The archetypes operate within us unconsciously, energizing and informing our lives for good or ill.  But we can become conscious of how they operate in our lives and actually work with them to co-create a new life.  They speak to us in the symbolic language of our imagination, our visions, our dreams and more generally in our myths and stories.  That’s why it’s so important to understand what stories you tell yourself.  The old story is a small one – the story of how we fit into the patriarchy. Our work, our hopes, our talents – all in the service of patriarchy.  But when we go in search of our soul, we need these Big Stories to reflect on.  Once we see our lives in terms of these mythic stories and deep symbols, patriarchy loses our allegiance   When we work consciously with these energies, we step outside the ego delusions of what we believe we want and get in touch with the reality of the Self.  When we align our ego with the Self, we open ourselves to our true desires, discover our wholeness, and understand our life purpose.  It is easy to see the correspondence between the different archetypes and the many stars in the heavens, for each archetype holds out a bit of light and knowledge, each exerts an influence by its luminosity and numinosity.13
            When we discussed lunar consciousness in an earlier chapter, I mentioned that at the new moon, the lunar light shines out into the universe, and that this is a time in which the movement of psychic energy flows deep within.  At this time in the monthly cycle, lunar consciousness looks at the stars within, just as the moonlight shines out toward the starry universe.  We make contact with the archetypal images through lunar consciousness; when we look within we can bring back these images into our daily lives.              

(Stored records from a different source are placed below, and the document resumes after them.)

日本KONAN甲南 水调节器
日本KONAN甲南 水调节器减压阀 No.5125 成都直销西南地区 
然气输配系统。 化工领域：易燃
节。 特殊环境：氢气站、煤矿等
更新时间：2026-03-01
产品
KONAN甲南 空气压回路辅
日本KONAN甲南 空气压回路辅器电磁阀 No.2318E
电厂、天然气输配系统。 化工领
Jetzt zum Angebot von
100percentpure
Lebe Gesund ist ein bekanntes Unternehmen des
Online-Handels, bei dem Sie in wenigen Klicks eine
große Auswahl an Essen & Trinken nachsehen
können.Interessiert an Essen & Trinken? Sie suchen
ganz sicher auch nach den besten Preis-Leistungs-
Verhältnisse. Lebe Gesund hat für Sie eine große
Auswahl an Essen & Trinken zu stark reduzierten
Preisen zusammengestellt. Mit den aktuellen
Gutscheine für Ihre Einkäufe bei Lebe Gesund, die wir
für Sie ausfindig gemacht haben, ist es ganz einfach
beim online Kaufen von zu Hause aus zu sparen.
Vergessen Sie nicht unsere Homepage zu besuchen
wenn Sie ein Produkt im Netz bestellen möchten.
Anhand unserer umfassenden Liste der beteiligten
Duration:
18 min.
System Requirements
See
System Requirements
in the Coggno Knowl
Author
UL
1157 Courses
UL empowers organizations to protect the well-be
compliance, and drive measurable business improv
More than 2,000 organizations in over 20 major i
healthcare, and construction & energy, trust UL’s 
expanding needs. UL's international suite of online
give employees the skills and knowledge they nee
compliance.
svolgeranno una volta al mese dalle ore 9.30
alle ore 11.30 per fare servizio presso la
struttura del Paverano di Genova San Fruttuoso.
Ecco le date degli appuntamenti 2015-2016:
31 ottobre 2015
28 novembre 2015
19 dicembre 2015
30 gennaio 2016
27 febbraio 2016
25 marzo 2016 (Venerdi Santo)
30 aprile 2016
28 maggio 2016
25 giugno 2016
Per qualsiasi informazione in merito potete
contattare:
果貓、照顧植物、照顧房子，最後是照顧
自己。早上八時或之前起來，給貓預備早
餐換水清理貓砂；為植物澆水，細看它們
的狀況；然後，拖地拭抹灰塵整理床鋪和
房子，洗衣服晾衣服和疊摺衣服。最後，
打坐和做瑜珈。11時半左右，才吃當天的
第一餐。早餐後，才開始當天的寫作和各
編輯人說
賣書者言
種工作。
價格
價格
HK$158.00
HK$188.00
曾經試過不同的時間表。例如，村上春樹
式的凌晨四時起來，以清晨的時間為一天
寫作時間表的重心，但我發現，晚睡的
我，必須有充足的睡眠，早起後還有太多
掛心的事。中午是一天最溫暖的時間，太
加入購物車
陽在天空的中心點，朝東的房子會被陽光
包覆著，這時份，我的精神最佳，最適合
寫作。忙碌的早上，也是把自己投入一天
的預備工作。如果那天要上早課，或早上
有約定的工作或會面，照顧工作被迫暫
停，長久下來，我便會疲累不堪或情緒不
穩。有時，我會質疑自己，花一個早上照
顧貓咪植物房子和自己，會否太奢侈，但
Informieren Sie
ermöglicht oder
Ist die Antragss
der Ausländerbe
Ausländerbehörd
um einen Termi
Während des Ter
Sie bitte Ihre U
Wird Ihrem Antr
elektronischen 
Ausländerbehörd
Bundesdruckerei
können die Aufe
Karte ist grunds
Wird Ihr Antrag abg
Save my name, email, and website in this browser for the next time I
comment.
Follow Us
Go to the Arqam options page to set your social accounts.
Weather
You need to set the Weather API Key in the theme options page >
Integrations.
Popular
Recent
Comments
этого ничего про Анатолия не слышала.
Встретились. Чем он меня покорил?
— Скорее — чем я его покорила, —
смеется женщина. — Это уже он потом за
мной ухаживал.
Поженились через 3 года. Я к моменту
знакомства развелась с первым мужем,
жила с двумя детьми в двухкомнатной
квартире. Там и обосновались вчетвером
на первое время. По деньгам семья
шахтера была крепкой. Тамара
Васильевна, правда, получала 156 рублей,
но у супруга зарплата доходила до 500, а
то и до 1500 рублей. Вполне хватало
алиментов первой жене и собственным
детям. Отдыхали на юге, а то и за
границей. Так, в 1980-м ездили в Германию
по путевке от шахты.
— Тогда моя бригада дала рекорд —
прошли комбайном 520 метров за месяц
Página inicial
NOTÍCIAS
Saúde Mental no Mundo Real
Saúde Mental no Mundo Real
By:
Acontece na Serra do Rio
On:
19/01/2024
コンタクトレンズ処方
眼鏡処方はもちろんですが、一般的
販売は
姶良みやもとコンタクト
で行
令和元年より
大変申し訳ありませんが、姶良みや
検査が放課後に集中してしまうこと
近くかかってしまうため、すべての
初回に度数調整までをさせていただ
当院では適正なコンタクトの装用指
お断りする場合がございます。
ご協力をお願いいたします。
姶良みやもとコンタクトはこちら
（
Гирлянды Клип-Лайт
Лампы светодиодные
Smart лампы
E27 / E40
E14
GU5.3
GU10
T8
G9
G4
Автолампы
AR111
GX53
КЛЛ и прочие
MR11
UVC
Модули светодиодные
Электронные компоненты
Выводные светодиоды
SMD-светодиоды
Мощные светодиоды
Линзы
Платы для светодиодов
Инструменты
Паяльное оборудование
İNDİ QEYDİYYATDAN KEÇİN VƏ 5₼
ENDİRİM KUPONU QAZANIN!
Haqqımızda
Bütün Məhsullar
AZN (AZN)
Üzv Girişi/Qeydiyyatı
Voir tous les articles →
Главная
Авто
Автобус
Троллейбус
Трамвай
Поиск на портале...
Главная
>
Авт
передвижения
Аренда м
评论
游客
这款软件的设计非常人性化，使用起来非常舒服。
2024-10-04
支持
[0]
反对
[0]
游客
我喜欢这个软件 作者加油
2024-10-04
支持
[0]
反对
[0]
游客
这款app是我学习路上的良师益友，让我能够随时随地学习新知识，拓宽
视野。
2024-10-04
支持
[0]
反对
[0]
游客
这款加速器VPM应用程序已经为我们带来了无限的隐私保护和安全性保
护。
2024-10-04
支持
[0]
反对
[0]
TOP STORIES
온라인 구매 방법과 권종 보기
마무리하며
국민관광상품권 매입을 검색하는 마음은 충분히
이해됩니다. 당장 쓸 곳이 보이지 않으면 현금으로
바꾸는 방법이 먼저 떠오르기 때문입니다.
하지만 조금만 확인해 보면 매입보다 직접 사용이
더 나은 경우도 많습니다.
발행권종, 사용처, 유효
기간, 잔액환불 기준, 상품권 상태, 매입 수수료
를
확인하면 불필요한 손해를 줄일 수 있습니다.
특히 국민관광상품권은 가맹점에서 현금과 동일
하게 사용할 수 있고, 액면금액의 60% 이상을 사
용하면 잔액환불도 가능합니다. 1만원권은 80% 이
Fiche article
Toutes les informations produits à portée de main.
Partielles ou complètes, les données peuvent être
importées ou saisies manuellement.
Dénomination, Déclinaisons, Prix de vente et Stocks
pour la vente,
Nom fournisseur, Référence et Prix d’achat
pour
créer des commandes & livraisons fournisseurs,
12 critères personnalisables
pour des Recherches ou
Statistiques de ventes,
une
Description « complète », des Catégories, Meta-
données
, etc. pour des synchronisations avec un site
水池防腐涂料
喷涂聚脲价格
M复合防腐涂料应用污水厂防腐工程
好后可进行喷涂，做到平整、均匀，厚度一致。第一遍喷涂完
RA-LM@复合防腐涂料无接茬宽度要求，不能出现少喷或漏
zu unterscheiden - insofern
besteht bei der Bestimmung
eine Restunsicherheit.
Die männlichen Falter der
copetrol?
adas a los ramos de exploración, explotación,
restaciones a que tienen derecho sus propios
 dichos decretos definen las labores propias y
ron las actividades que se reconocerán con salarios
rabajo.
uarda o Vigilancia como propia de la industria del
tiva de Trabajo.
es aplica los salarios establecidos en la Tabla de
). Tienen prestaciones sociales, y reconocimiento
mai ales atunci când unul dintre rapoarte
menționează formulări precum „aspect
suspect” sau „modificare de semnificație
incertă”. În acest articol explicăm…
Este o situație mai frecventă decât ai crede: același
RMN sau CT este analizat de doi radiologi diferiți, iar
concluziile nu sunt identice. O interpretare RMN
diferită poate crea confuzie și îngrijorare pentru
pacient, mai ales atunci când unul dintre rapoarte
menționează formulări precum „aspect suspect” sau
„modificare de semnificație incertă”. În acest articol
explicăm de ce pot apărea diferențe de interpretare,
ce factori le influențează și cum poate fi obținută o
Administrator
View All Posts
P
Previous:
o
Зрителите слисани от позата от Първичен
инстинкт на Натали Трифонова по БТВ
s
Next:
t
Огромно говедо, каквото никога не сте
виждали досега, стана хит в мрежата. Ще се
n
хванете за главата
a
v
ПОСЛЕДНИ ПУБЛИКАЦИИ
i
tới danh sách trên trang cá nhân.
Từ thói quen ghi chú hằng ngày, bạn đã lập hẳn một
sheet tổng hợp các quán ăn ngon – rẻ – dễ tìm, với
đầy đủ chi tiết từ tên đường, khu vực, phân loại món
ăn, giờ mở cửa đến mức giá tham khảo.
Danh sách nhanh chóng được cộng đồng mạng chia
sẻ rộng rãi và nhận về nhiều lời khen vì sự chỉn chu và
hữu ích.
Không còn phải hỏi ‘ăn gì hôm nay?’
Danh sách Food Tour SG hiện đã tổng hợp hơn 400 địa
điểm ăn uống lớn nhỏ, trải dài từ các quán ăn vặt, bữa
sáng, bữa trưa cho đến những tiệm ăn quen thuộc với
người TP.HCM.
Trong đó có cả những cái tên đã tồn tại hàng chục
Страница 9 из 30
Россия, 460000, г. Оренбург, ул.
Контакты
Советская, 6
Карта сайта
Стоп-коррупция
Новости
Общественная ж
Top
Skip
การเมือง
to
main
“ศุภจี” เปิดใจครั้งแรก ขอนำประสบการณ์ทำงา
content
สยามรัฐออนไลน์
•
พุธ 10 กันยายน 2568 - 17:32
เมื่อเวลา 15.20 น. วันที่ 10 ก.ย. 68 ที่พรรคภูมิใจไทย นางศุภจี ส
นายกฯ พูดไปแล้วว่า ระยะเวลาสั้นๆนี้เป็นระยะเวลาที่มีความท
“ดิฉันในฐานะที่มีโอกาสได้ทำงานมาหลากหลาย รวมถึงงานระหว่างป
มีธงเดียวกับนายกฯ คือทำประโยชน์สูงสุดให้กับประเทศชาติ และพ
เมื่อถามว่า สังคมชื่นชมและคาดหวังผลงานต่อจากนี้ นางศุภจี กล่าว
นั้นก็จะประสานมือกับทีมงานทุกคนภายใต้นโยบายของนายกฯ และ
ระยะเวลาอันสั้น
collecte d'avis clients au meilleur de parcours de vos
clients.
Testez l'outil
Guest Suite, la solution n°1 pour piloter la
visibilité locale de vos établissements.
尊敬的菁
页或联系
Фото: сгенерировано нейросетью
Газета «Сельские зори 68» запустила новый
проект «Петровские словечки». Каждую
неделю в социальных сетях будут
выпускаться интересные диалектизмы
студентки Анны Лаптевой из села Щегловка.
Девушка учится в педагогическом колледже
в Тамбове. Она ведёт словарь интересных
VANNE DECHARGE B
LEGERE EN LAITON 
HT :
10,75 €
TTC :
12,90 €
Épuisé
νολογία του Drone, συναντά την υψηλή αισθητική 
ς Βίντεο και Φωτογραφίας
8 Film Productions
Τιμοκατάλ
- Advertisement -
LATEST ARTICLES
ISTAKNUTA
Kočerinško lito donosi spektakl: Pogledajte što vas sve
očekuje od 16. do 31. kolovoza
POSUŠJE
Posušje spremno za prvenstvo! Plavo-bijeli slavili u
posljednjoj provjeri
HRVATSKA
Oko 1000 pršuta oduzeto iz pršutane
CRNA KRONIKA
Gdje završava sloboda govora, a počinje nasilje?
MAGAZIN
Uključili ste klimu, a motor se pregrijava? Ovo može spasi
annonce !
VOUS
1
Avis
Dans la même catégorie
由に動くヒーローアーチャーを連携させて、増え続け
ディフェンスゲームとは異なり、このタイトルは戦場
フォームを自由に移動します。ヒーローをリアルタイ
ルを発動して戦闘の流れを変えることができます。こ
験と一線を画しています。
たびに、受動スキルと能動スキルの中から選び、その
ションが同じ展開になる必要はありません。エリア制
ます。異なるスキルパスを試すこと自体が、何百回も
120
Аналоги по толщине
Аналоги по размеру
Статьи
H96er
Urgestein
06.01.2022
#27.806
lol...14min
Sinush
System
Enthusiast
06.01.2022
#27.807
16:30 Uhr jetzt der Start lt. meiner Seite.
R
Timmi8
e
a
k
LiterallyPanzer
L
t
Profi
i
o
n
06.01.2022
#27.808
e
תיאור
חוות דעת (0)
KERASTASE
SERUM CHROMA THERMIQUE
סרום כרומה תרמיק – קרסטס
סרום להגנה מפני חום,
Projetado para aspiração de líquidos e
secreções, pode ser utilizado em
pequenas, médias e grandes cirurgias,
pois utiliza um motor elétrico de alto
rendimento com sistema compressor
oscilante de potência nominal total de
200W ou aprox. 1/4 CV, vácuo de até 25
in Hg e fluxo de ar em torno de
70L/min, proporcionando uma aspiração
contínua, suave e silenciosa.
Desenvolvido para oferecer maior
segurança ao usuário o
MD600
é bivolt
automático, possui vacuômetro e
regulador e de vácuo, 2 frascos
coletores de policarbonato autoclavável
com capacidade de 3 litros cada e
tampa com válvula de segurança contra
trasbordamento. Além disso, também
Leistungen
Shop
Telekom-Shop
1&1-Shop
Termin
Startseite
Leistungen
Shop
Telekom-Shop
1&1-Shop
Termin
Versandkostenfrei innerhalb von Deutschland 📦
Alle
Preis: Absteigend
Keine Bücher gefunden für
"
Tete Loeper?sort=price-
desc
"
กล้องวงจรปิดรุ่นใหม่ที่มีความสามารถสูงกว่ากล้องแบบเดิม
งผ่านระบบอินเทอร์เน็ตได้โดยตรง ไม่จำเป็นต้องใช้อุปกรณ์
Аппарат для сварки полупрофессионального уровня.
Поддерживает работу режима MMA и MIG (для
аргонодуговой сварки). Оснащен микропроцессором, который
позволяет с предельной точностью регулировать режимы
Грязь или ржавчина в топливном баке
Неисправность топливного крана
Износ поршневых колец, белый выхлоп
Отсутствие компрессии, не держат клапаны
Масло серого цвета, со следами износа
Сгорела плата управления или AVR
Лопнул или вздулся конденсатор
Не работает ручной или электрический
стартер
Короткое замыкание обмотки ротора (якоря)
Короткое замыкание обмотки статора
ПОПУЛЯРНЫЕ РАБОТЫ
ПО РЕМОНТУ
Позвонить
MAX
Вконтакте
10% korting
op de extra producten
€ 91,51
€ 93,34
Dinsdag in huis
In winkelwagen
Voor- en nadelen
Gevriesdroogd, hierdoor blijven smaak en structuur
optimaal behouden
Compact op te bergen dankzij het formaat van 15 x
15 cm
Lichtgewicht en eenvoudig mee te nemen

            The alchemists had a similar view of the Moon's function.  They believed the Moon, which they called Luna, is the sum and essence of the nature of the six major metals – silver, mercury, copper, iron, tin and lead - which correspond to the five planets known in the ancient world - Mercury, Venus, Mars, Jupiter and Saturn - plus the Moon itself.  Luna is called the "universal receptacle of all things" and "the first gateway of heaven. She gathers the powers of all the stars in herself as in a womb, so as to bestow them on sublunary creatures.”14 
            The stars' energies are focused through this Moon funnel, just as the archetypes can only be known through the archetypal images of lunar consciousness, which come to us in dreams and are the stuff of stories.  In astrology, the Moon represents our personality, the unconscious needs that give us security and comfort.  The planets are the archetypal energies common to all of us, and it is through the movement of the Moon through the sky and through our charts which touch off these complexes. If we understand how we are affected by these complexes, we can make them conscious. Our rational consciousness cannot go right to this source of Wisdom - it must be mediated through the imagination.  Even scientists like Descartes, Einstein, Niels Bohr and Elias Howe, the inventor of the sewing machine, were among the many creative people who got their initial idea from a dream image.15   We behold this truth in the sky, for we cannot see the stars in the light of day.  They are only visible when the light in the sky is the Moon, not the Sun.
            Our ancestors saw in the movements of the planets and the stars an image of the power of the Spirit.  The sky meant something to them, for it symbolized the principles that they felt ordered their lives and also the force behind those principles.  They knew there was power in the sky and, just as the tides where pulled by the changing Moon, they found that the seasons came and went with the changes of the Sun and stars.16   (I don't need to remind you that the sun is our own individual star.)  In predicting this orderly process, early humanity came to feel that their fate was also guided by a divine order.   The mysterious night sky, with its billions of sparkling lights and the great soft light of the Moon, symbolizes the collective unconscious of humanity, a guide to Spirit and to the greater purposes of life.